Late onset loss of hippocampal 5-HT and NE is accompanied by increases in BDNF protein expression in mice co-expressing mutant APP and PS1

Abstract

Transgenic mice expressing both mutant amyloid precursor protein (APPswe) and presenilin-1 (PS1ΔE9) develop amyloid deposits as early as 4 months of age and preliminary evidence suggests that this may be associated with degenerative changes in serotonin axons innervating the dentate gyrus of the hippocampus. In the present investigation, which focused on further delineating the effects of amyloid deposition on hippocampal neurochemistry, decreases in serotonin neurotransmitter levels (−25%) were discovered to be present at 18 months in APP +/PS1 + mice, while norepinephrine was reduced in the hippocampus of 12- (−30%) and 18-month-old (−45%) APP +/PS1 + double mutants.
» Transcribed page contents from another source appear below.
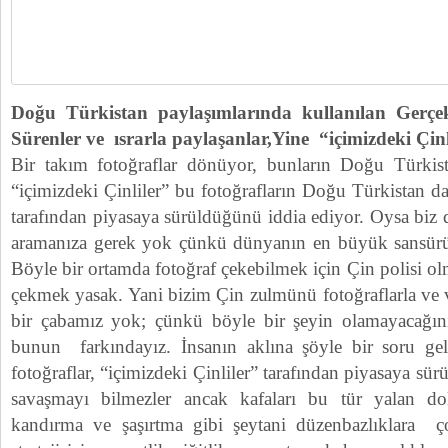
Doğu Türkistan paylaşımlarında kullanılan Gerçek
Sürenler ve ısrarla paylaşanlar,Yine “içimizdeki Çinl
Bir takım fotoğraflar dönüyor, bunların Doğu Türkist
“içimizdeki Çinliler” bu fotoğrafların Doğu Türkistan d
tarafından piyasaya sürüldüğünü iddia ediyor. Oysa biz d
aramanıza gerek yok çünkü dünyanın en büyük sansürü
Böyle bir ortamda fotoğraf çekebilmek için Çin polisi o
çekmek yasak. Yani bizim Çin zulmünü fotoğraflarla ve v
bir çabamız yok; çünkü böyle bir şeyin olamayacağın
bunun farkındayız. İnsanın aklına şöyle bir soru ge
fotoğraflar, “içimizdeki Çinliler” tarafından piyasaya sü
savaşmayı bilmezler ancak kafaları bu tür yalan dol
kandırma ve şaşırtma gibi şeytani düzenbazlıklara ço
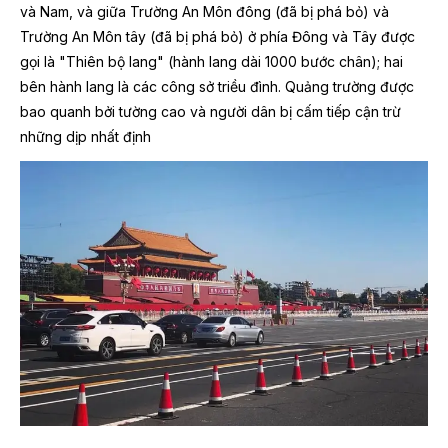
và Nam, và giữa Trường An Môn đông (đã bị phá bỏ) và
Trường An Môn tây (đã bị phá bỏ) ở phía Đông và Tây được
gọi là "Thiên bộ lang" (hành lang dài 1000 bước chân); hai
bên hành lang là các công sở triều đình. Quảng trường được
bao quanh bởi tường cao và người dân bị cấm tiếp cận trừ
những dịp nhất định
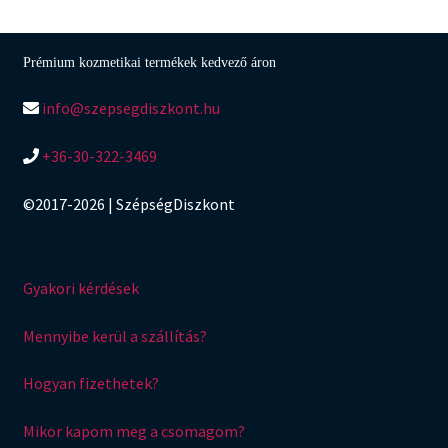
Prémium kozmetikai termékek kedvező áron
info@szepsegdiszkont.hu
+36-30-322-3469
©2017-2026 | SzépségDiszkont
Gyakori kérdések
Mennyibe kerül a szállítás?
Hogyan fizethetek?
Mikor kapom meg a csomagom?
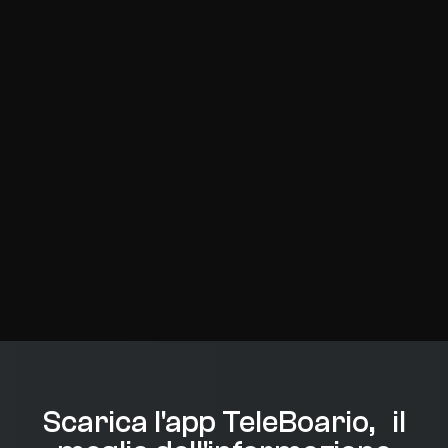
Scarica l'app TeleBoario, il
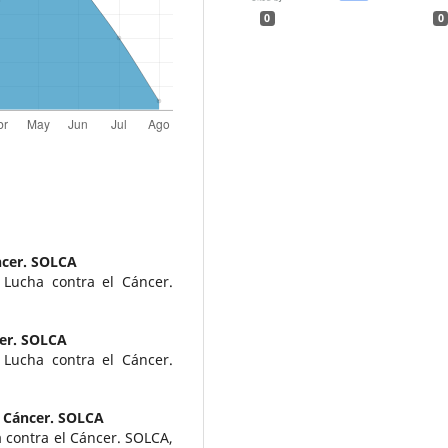
0
0
ncer. SOLCA
Lucha contra el Cáncer.
cer. SOLCA
Lucha contra el Cáncer.
l Cáncer. SOLCA
 contra el Cáncer. SOLCA,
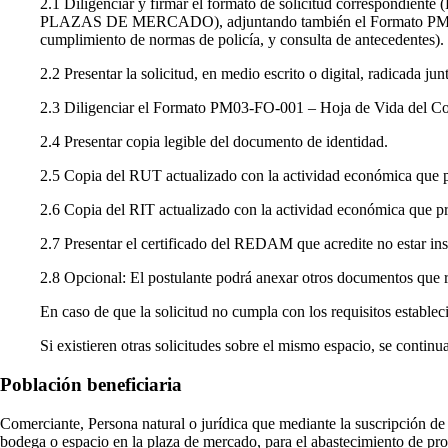
2.1 Diligenciar y firmar el formato de solicitud cor
PLAZAS DE MERCADO), adjuntando también el Formato PM03-FO-0
cumplimiento de normas de policía, y consulta de antecedentes).
2.2 Presentar la solicitud, en medio escrito o digital, radicada ju
2.3 Diligenciar el Formato PM03-FO-001 – Hoja de Vida del Comer
2.4 Presentar copia legible del documento de identidad.
2.5 Copia del RUT actualizado con la actividad económica que pr
2.6 Copia del RIT actualizado con la actividad económica que pre
2.7 Presentar el certificado del REDAM que acredite no estar ins
2.8 Opcional: El postulante podrá anexar otros documentos que r
En caso de que la solicitud no cumpla con los requisitos establec
Si existieren otras solicitudes sobre el mismo espacio, se contin
Población beneficiaria
Comerciante, Persona natural o jurídica que mediante la suscripción d
bodega o espacio en la plaza de mercado, para el abastecimiento de p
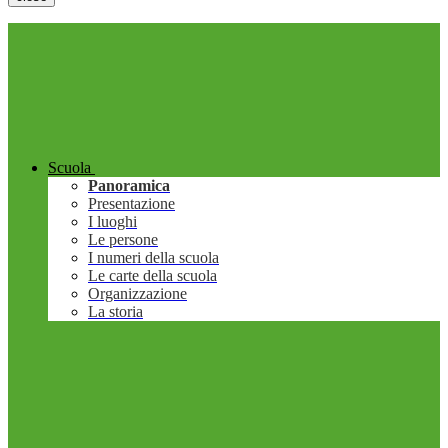
Scuola
Panoramica
Presentazione
I luoghi
Le persone
I numeri della scuola
Le carte della scuola
Organizzazione
La storia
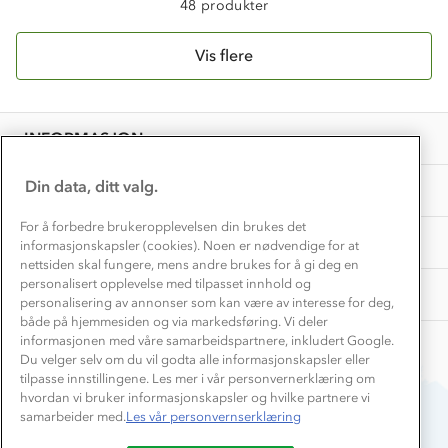
48 produkter
Inkludering
Hvordan velge riktig turtøy?
Norgesferie 🇳🇴
Våre butikker
Materialer
Vis flere
Vask og vedlikehold
Få turinspirasjon og tips her⛰
Bedrift, barnehage og SFO
Personvern
EL-retur
Overnatte utendørs⛺
Presse
Samarbeide med oss?
INFORMASJON
Store størrelser
Storms turtips🐿️
Jobbe hos oss?
Turmat oppskrifter
Din data, ditt valg.
OM OSS
Leirskole 🥾
Beredskap
For å forbedre brukeropplevelsen din brukes det
Barnehageansatt
TIPS OG RÅD
informasjonskapsler (cookies). Noen er nødvendige for at
nettsiden skal fungere, mens andre brukes for å gi deg en
Tips til hyttetur
personalisert opplevelse med tilpasset innhold og
AKTIVITETER
personalisering av annonser som kan være av interesse for deg,
både på hjemmesiden og via markedsføring. Vi deler
informasjonen med våre samarbeidspartnere, inkludert Google.
Du velger selv om du vil godta alle informasjonskapsler eller
tilpasse innstillingene. Les mer i vår personvernerklæring om
hvordan vi bruker informasjonskapsler og hvilke partnere vi
samarbeider med.
Les vår personvernserklæring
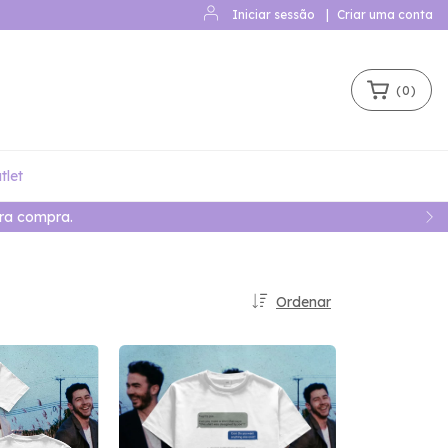
Iniciar sessão
|
Criar uma conta
(
0
)
tlet
ra compra.
Ordenar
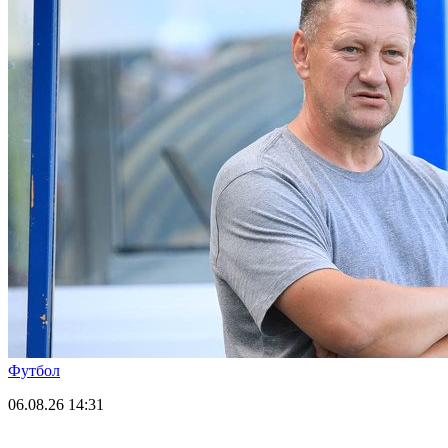
Футбол
06.08.26
14:31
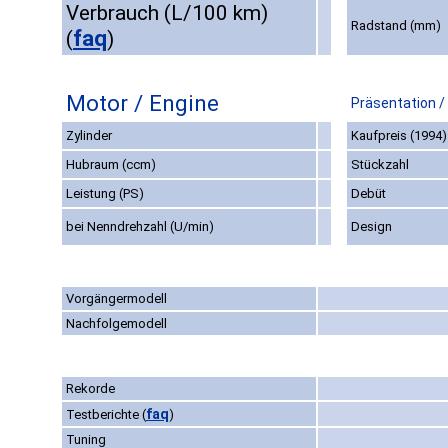
Verbrauch (L/100 km)
Radstand (mm)
faq
(
)
Motor / Engine
Präsentation /
Zylinder
Kaufpreis (1994)
Hubraum (ccm)
Stückzahl
Leistung (PS)
Debüt
bei Nenndrehzahl (U/min)
Design
Vorgängermodell
Nachfolgemodell
Rekorde
faq
Testberichte
(
)
Tuning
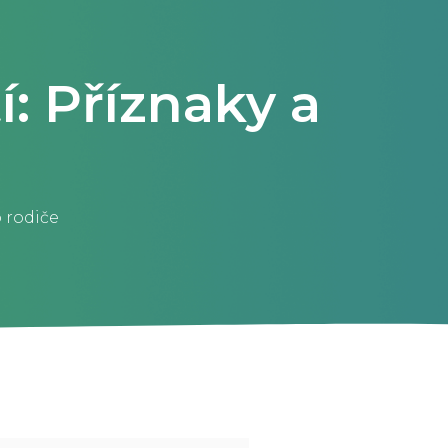
í: Příznaky a
o rodiče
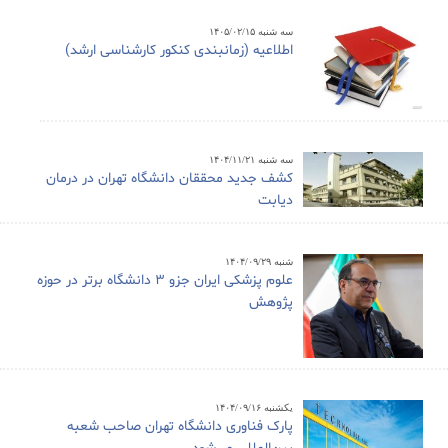
سه شنبه ۱۴۰۵/۰۲/۱۵
اطلاعیه (زمانبندی کنکور کارشناسی ارشد)
سه شنبه ۱۴۰۴/۱۱/۲۱
کشف جدید محققان دانشگاه تهران در درمان
دیابت
شنبه ۱۴۰۴/۰۹/۲۹
علوم پزشکی ایران جزو ۳ دانشگاه برتر در حوزه
پژوهش
یکشنبه ۱۴۰۴/۰۹/۱۶
پارک فناوری دانشگاه تهران صاحب شعبه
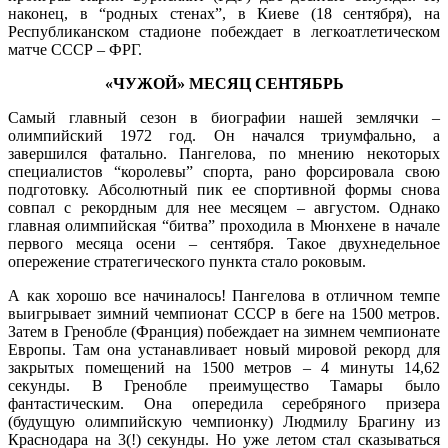
наконец, в “родных стенах”, в Киеве (18 сентября), на
Республиканском стадионе побеждает в легкоатлетическом
матче СССР – ФРГ.
«ЧУЖОЙ» МЕСЯЦ СЕНТЯБРЬ
Самый главный сезон в биографии нашей землячки –
олимпийский 1972 год. Он начался триумфально, а
завершился фатально. Пангелова, по мнению некоторых
специалистов “королевы” спорта, рано форсировала свою
подготовку. Абсолютный пик ее спортивной формы снова
совпал с рекордным для нее месяцем – августом. Однако
главная олимпийская “битва” проходила в Мюнхене в начале
первого месяца осени – сентября. Такое двухнедельное
опережение стратегического пункта стало роковым.
А как хорошо все начиналось! Пангелова в отличном темпе
выигрывает зимний чемпионат СССР в беге на 1500 метров.
Затем в Гренобле (Франция) побеждает на зимнем чемпионате
Европы. Там она устанавливает новый мировой рекорд для
закрытых помещений на 1500 метров – 4 минуты 14,62
секунды. В Гренобле преимущество Тамары было
фантастическим. Она опередила серебряного призера
(будущую олимпийскую чемпионку) Людмилу Брагину из
Краснодара на 3(!) секунды. Но уже летом стал сказываться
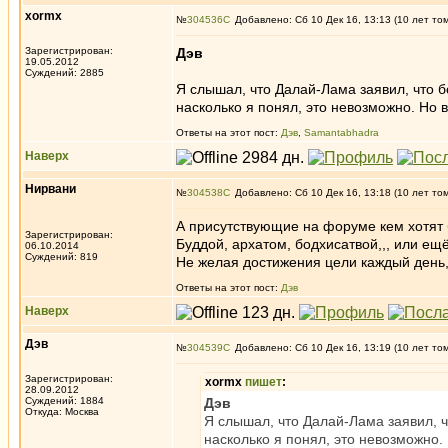
xormx
№
304536
Добавлено: Сб 10 Дек 16, 13:13 (10 лет то
Зарегистрирован:
Дэв
19.05.2012
Суждений: 2885
Я слышал, что Далай-Лама заявил, что б
насколько я понял, это невозможно. Но 
Ответы на этот пост:
Дэв
,
Samantabhadra
Наверх
Нирвани
№
304538
Добавлено: Сб 10 Дек 16, 13:18 (10 лет то
А присутствующие на форуме кем хотят 
Зарегистрирован:
Буддой, архатом, бодхисатвой,,, или ещ
06.10.2014
Суждений: 819
Не желая достижения цели каждый день,
Ответы на этот пост:
Дэв
Наверх
Дэв
№
304539
Добавлено: Сб 10 Дек 16, 13:19 (10 лет то
Зарегистрирован:
xormx
пишет
:
28.09.2012
Суждений: 1884
Дэв
Откуда: Москва
Я слышал, что Далай-Лама заявил, ч
насколько я понял, это невозможно.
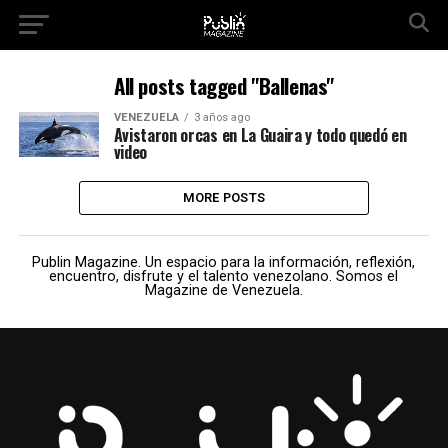
All posts tagged "Ballenas"
VENEZUELA
3 años ago
Avistaron orcas en La Guaira y todo quedó en
video
MORE POSTS
Publin Magazine. Un espacio para la información, reflexión,
encuentro, disfrute y el talento venezolano. Somos el
Magazine de Venezuela.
In addition, brain-derived neurotrophic factor (BDNF) protein levels were investigated since changes in BDNF are reported to occur in AD, and BDNF has been shown to have trophic effects on serotonin and norepinephrine neurons. In doubly, but not singly mutant mice, hippocampal BDNF levels were increased at 12 (+70%) and 18 months (+170%). Furthermore, in a different model of serotonergic and noradrenergic degeneration, BDNF protein levels were similarly increased in response to depletions in hippocampal serotonin and norepinephrine caused by the chemical neurotoxin 1-methyl-4-(2′-aminophenyl)-1,2,3,6-tetrahydropyridine (2′-NH 2-MPTP). These findings show that early amyloid deposition in mice expressing mutant human APP and PS-1 is associated with a progressive loss of serotonin and norepinephrine neurotransmitter levels in the hippocampus later in life. Furthermore, BDNF protein levels are increased in APP +/PS1 + and 2′-NH 2-MPTP-treated mice, possibly as a compensatory response to serotonergic and noradrenergic neurodegeneration in a brain region important for learning and memory.